▸ **Exercise description**: In the listing below, locate the lines bearing the word "ekenmarkt". Copy every one of them.

▸ **Excerpted records**:
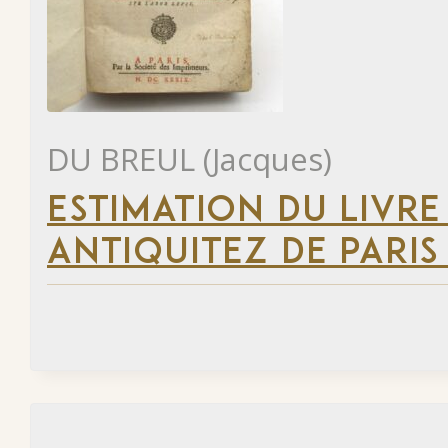
DU BREUL (Jacques)
ESTIMATION DU LIVRE
ANTIQUITEZ DE PARIS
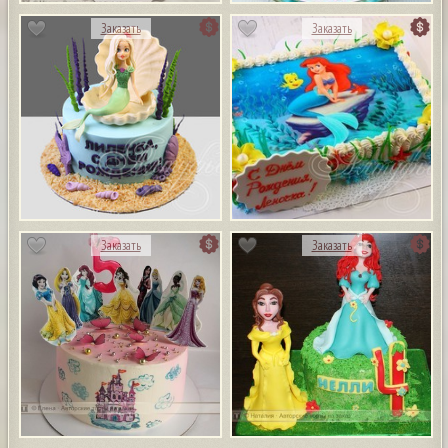
Заказать
Заказать
Заказать
Заказать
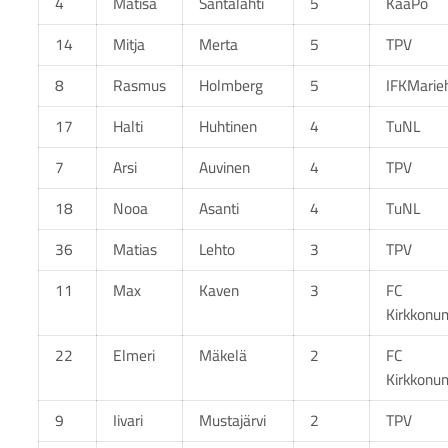
4
Matisa
Santalahti
5
KaaPo
14
Mitja
Merta
5
TPV
8
Rasmus
Holmberg
5
IFKMari
17
Halti
Huhtinen
4
TuNL
7
Arsi
Auvinen
4
TPV
18
Nooa
Asanti
4
TuNL
36
Matias
Lehto
3
TPV
11
Max
Kaven
3
FC
Kirkkonu
22
Elmeri
Mäkelä
2
FC
Kirkkonu
9
Iivari
Mustajärvi
2
TPV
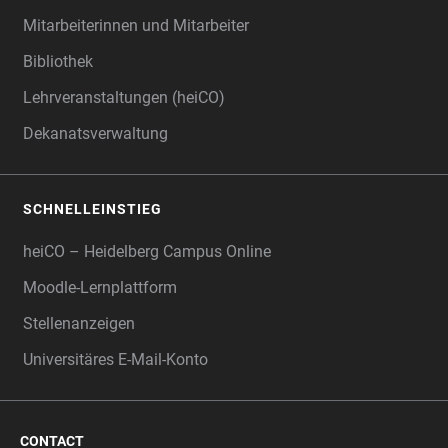
Mitarbeiterinnen und Mitarbeiter
Bibliothek
Lehrveranstaltungen (heiCO)
Dekanatsverwaltung
SCHNELLEINSTIEG
heiCO – Heidelberg Campus Online
Moodle-Lernplattform
Stellenanzeigen
Universitäres E-Mail-Konto
CONTACT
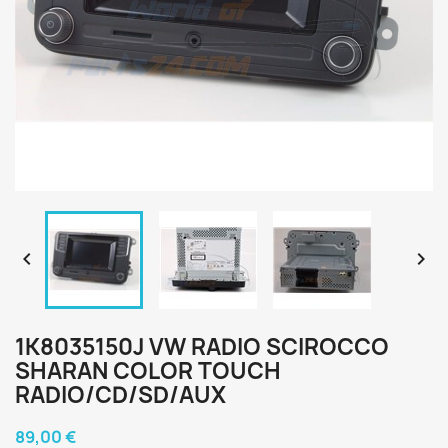


1K8035150J VW RADIO SCIROCCO
SHARAN COLOR TOUCH
RADIO/CD/SD/AUX
89,00 €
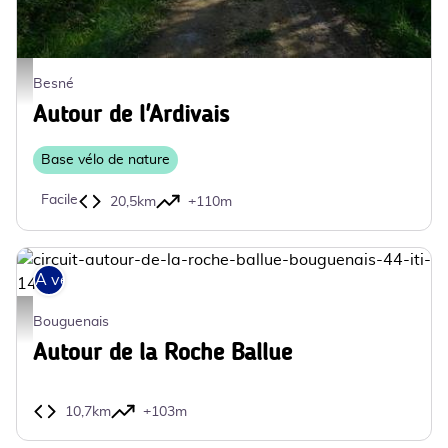
Autour de l'Ardivais_Donges_Revin - ©SaintNazaireAgglo
Besné
Autour de l'Ardivais
Base vélo de nature
Facile
20,5km
+110m
A vélo
circuit-autour-de-la-roche-ballue-bouguenais-44-iti-14 - ©Guy HERREMAN
Bouguenais
Autour de la Roche Ballue
10,7km
+103m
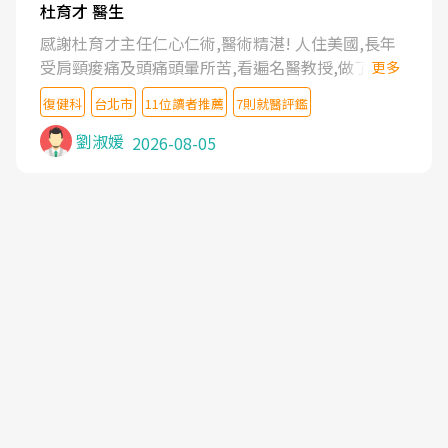
杜育才 醫生
感謝杜育才主任仁心仁術,醫術精湛! 人住美國,長年
受肩頸痠痛及頭痛頭暈所苦,看遍名醫教授,做了各種
更多
檢查,也嘗試過西醫打針,中醫針灸及物理徒手治療都
復健科
台北市
11位讀者推薦
7則就醫評鑑
沒有用,後來連吃到嗎啡類止痛藥都效果有限,只是壓
症狀,沒多久就痛起來,多年失眠嚴重影響生活品質.
劉淑媛
2026-08-05
台灣親友介紹忠孝醫院杜育才主任是頸頭症候群專
家,上網搜尋杜主任相關文章新聞跟網路評價之後,下
定決心飛回台北找杜醫師診治. 杜主任的乾針跟增生
治療真的很厲害,第一次乾針就覺得整個肩頸鬆開,回
家特別好睡,經過幾次治療,長年頑疾已經好了大半,杜
主任除了打針超厲害,還會一直交代要改善姿勢跟好
好做運動,看診態度親切溫暖,真的是不可多得的良醫,
大力推荐!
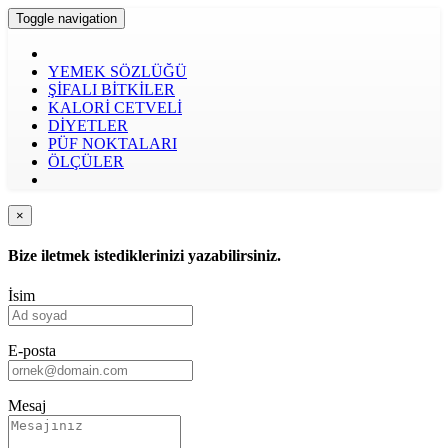
Toggle navigation
YEMEK SÖZLÜĞÜ
ŞİFALI BİTKİLER
KALORİ CETVELİ
DİYETLER
PÜF NOKTALARI
ÖLÇÜLER
×
Bize iletmek istediklerinizi yazabilirsiniz.
İsim
E-posta
Mesaj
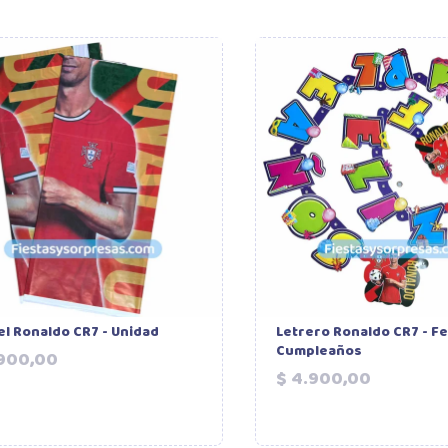
l Ronaldo CR7 - Unidad
Letrero Ronaldo CR7 - Fe
Cumpleaños
Precio
.900,00
Precio
$ 4.900,00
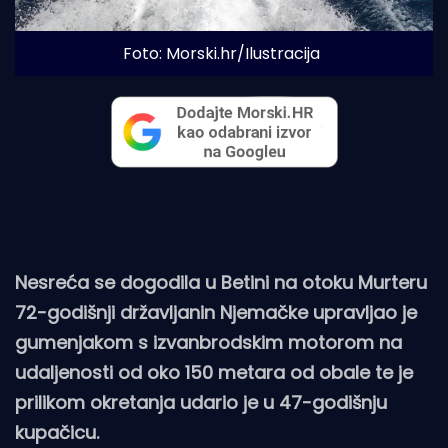
Foto: Morski.hr/Ilustracija
Nesreća se dogodila u Betini na otoku Murteru
72-godišnji državljanin Njemačke upravljao je
gumenjakom s izvanbrodskim motorom na
udaljenosti od oko 150 metara od obale te je
prilikom okretanja udario je u 47-godišnju
kupačicu.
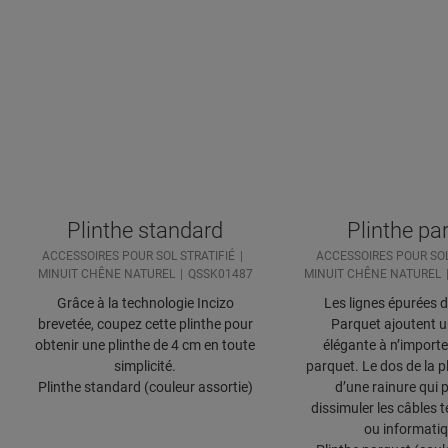
Plinthe standard
Plinthe pa
ACCESSOIRES POUR SOL STRATIFIÉ
ACCESSOIRES POUR SOL
MINUIT CHÊNE NATUREL
QSSK01487
MINUIT CHÊNE NATUREL
Grâce à la technologie Incizo
Les lignes épurées d
brevetée, coupez cette plinthe pour
Parquet ajoutent 
obtenir une plinthe de 4 cm en toute
élégante à n’importe
simplicité.
parquet. Le dos de la p
Plinthe standard (couleur assortie)
d’une rainure qui 
dissimuler les câbles 
ou informati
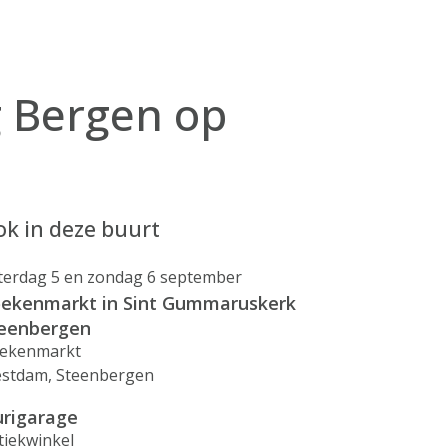
g Bergen op
k in deze buurt
terdag 5 en zondag 6 september
ekenmarkt in Sint Gummaruskerk
eenbergen
ekenmarkt
stdam, Steenbergen
rigarage
tiekwinkel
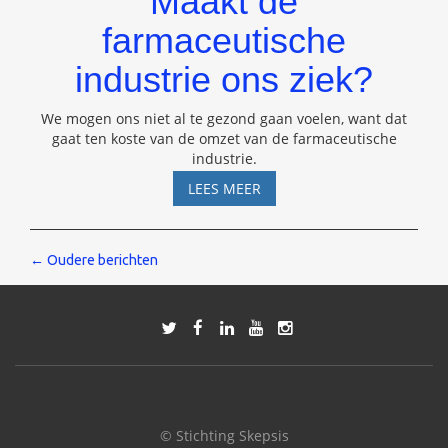
Maakt de
farmaceutische
industrie ons ziek?
We mogen ons niet al te gezond gaan voelen, want dat
gaat ten koste van de omzet van de farmaceutische
industrie.
MAAKT
LEES MEER
DE
FARMACEUTISCHE
INDUSTRIE
Berichten
←
Oudere berichten
ONS
ZIEK?
navigatie
© Stichting Skepsis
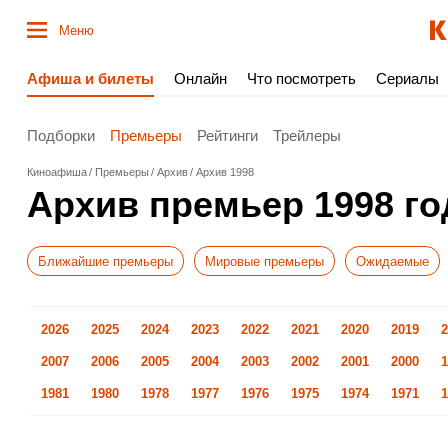
Меню
Афиша и билеты
Онлайн
Что посмотреть
Сериалы
Подборки
Премьеры
Рейтинги
Трейлеры
Киноафиша
Премьеры
Архив
Архив 1998
Архив премьер 1998 го
Ближайшие премьеры
Мировые премьеры
Ожидаемые
2026
2025
2024
2023
2022
2021
2020
2019
2
2007
2006
2005
2004
2003
2002
2001
2000
1
1981
1980
1978
1977
1976
1975
1974
1971
1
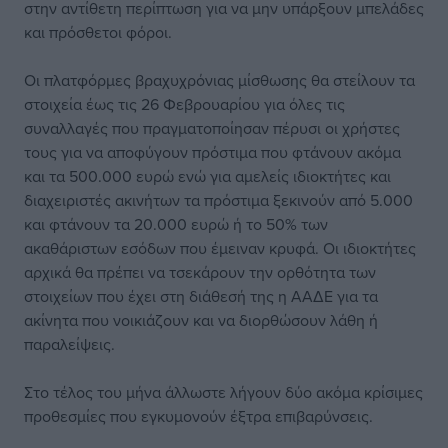
στην αντίθετη περίπτωση για να μην υπάρξουν μπελάδες
και πρόσθετοι φόροι.
Οι πλατφόρμες βραχυχρόνιας μίσθωσης θα στείλουν τα
στοιχεία έως τις 26 Φεβρουαρίου για όλες τις
συναλλαγές που πραγματοποίησαν πέρυσι οι χρήστες
τους για να αποφύγουν πρόστιμα που φτάνουν ακόμα
και τα 500.000 ευρώ ενώ για αμελείς ιδιοκτήτες και
διαχειριστές ακινήτων τα πρόστιμα ξεκινούν από 5.000
και φτάνουν τα 20.000 ευρώ ή το 50% των
ακαθάριστων εσόδων που έμειναν κρυφά. Οι ιδιοκτήτες
αρχικά θα πρέπει να τσεκάρουν την ορθότητα των
στοιχείων που έχει στη διάθεσή της η ΑΑΔΕ για τα
ακίνητα που νοικιάζουν και να διορθώσουν λάθη ή
παραλείψεις.
Στο τέλος του μήνα άλλωστε λήγουν δύο ακόμα κρίσιμες
προθεσμίες που εγκυμονούν έξτρα επιβαρύνσεις.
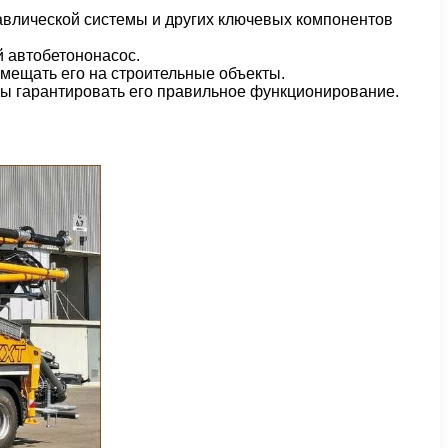
равлической системы и других ключевых компонентов
й автобетононасос.
емещать его на строительные объекты.
обы гарантировать его правильное функционирование.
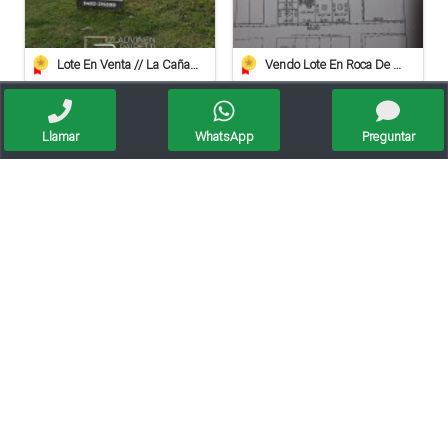
Lote En Venta // La Cañada
Vendo Lote En Roca De 612 Mts/2º
Llamar
WhatsApp
Preguntar
Lote En Paseo Del Este, Entorno Residencial.
Lote Barrio El Bosque A 20 Metros De Av. Irigoyen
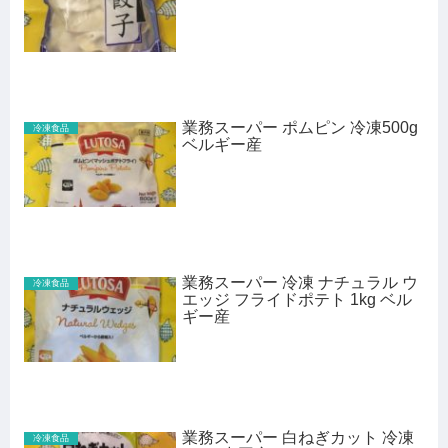
業務スーパー ポムピン 冷凍500g
冷凍食品
ベルギー産
業務スーパー 冷凍 ナチュラル ウ
冷凍食品
エッジ フライドポテト 1kg ベル
ギー産
業務スーパー 白ねぎカット 冷凍
冷凍食品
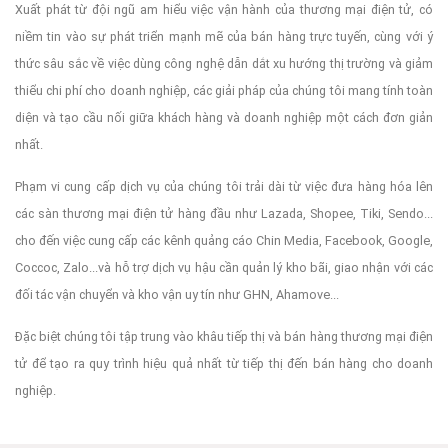
Xuất phát từ đội ngũ am hiểu việc vận hành của thương mại điện tử, có
niềm tin vào sự phát triển mạnh mẽ của bán hàng trực tuyến, cùng với ý
thức sâu sắc về việc dùng công nghệ dẫn dắt xu hướng thị trường và giảm
thiểu chi phí cho doanh nghiệp, các giải pháp của chúng tôi mang tính toàn
diện và tạo cầu nối giữa khách hàng và doanh nghiệp một cách đơn giản
nhất.
Phạm vi cung cấp dịch vụ của chúng tôi trải dài từ việc đưa hàng hóa lên
các sàn thương mại điện tử hàng đầu như Lazada, Shopee, Tiki, Sendo...
cho đến việc cung cấp các kênh quảng cáo Chin Media, Facebook, Google,
Coccoc, Zalo...và hỗ trợ dịch vụ hậu cần quản lý kho bãi, giao nhận với các
đối tác vận chuyển và kho vận uy tín như GHN, Ahamove...
Đặc biệt chúng tôi tập trung vào khâu tiếp thị và bán hàng thương mại điện
tử để tạo ra quy trình hiệu quả nhất từ tiếp thị đến bán hàng cho doanh
nghiệp.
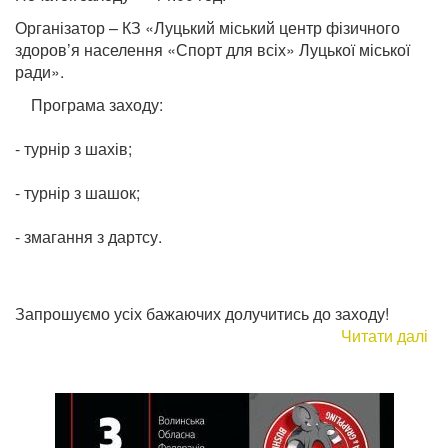
Організатор – КЗ «Луцький міський центр фізичного
здоров’я населення «Спорт для всіх» Луцької міської
ради».
Програма заходу:
- турнір з шахів;
- турнір з шашок;
- змагання з дартсу.
Запрошуємо усіх бажаючих долучитись до заходу!
Читати далі
пр
Фе
сп
«Б
ту
дл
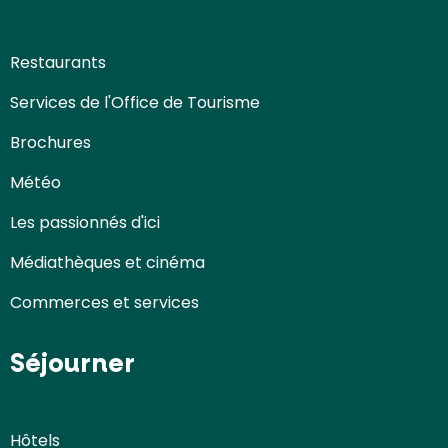
Restaurants
Services de l'Office de Tourisme
Brochures
Météo
Les passionnés d'ici
Médiathèques et cinéma
Commerces et services
Séjourner
Hôtels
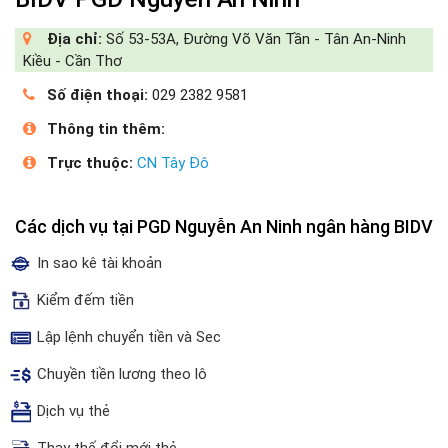
Địa chỉ:
Số 53-53A, Đường Võ Văn Tần - Tân An-Ninh
Kiều - Cần Thơ
Số điện thoại:
029 2382 9581
Thông tin thêm:
Trực thuộc:
CN Tây Đô
Các dịch vụ tại PGD Nguyễn An Ninh ngân hàng BIDV
In sao kê tài khoản
Kiểm đếm tiền
Lập lệnh chuyển tiền và Sec
Chuyền tiền lương theo lô
Dịch vụ thẻ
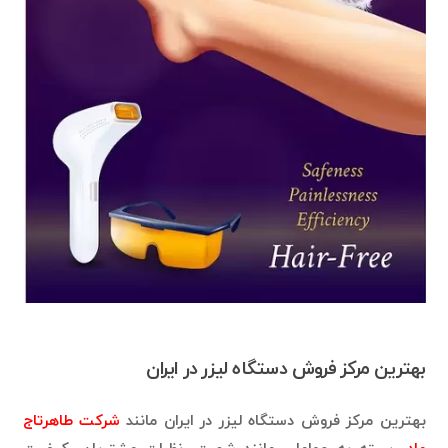
بهترین مرکز فروش دستگاه لیزر در ایران
بهترین مرکز فروش دستگاه لیزر در ایران مانند
شرکت طاهرتاج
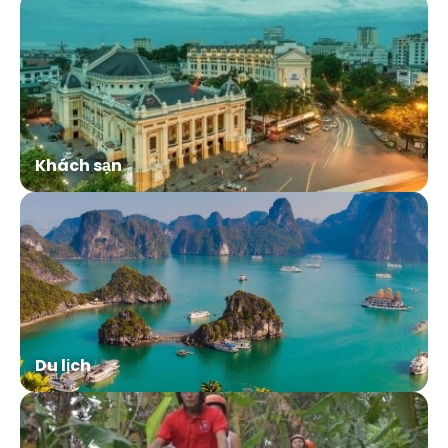
Khách sạn
Du lịch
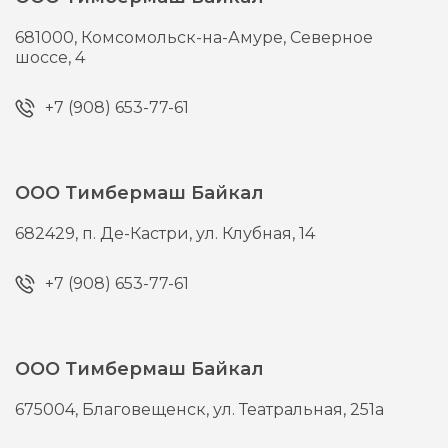
681000,
Комсомольск-на-Амуре,
Северное
шоссе, 4
+7 (908) 653-77-61
ООО Тимбермаш Байкал
682429,
п. Де-Кастри,
ул. Клубная, 14
+7 (908) 653-77-61
ООО Тимбермаш Байкал
675004,
Благовещенск,
ул. Театральная, 251а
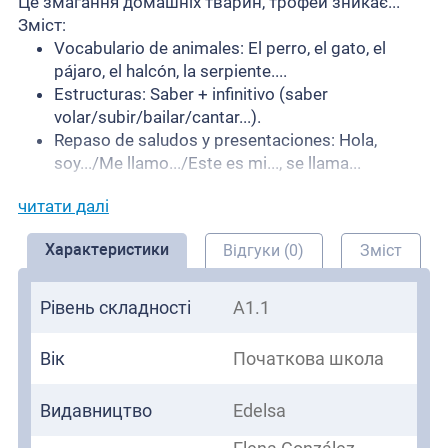
Це змагання домашніх тварин, трофей зникає...
Зміст:
Vocabulario de animales: El perro, el gato, el
pájaro, el halcón, la serpiente....
Estructuras: Saber + infinitivo (saber
volar/subir/bailar/cantar...).
Repaso de saludos y presentaciones: Hola,
soy.../Me llamo.../Este es mi..., se llama...
читати далі
Характеристики
Відгуки (0)
Зміст
Рівень складності
A1.1
Вік
Початкова школа
Видавництво
Edelsa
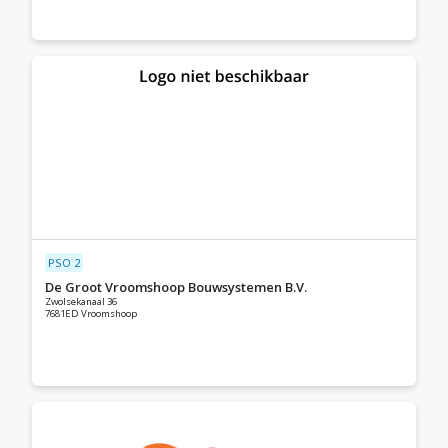
PSO 2
De Groot Vroomshoop Bouwsystemen B.V.
Zwolsekanaal 36
7681ED Vroomshoop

▸ **Answer to this task**:
ekenmarkt in Sint Gummaruskerk
ekenmarkt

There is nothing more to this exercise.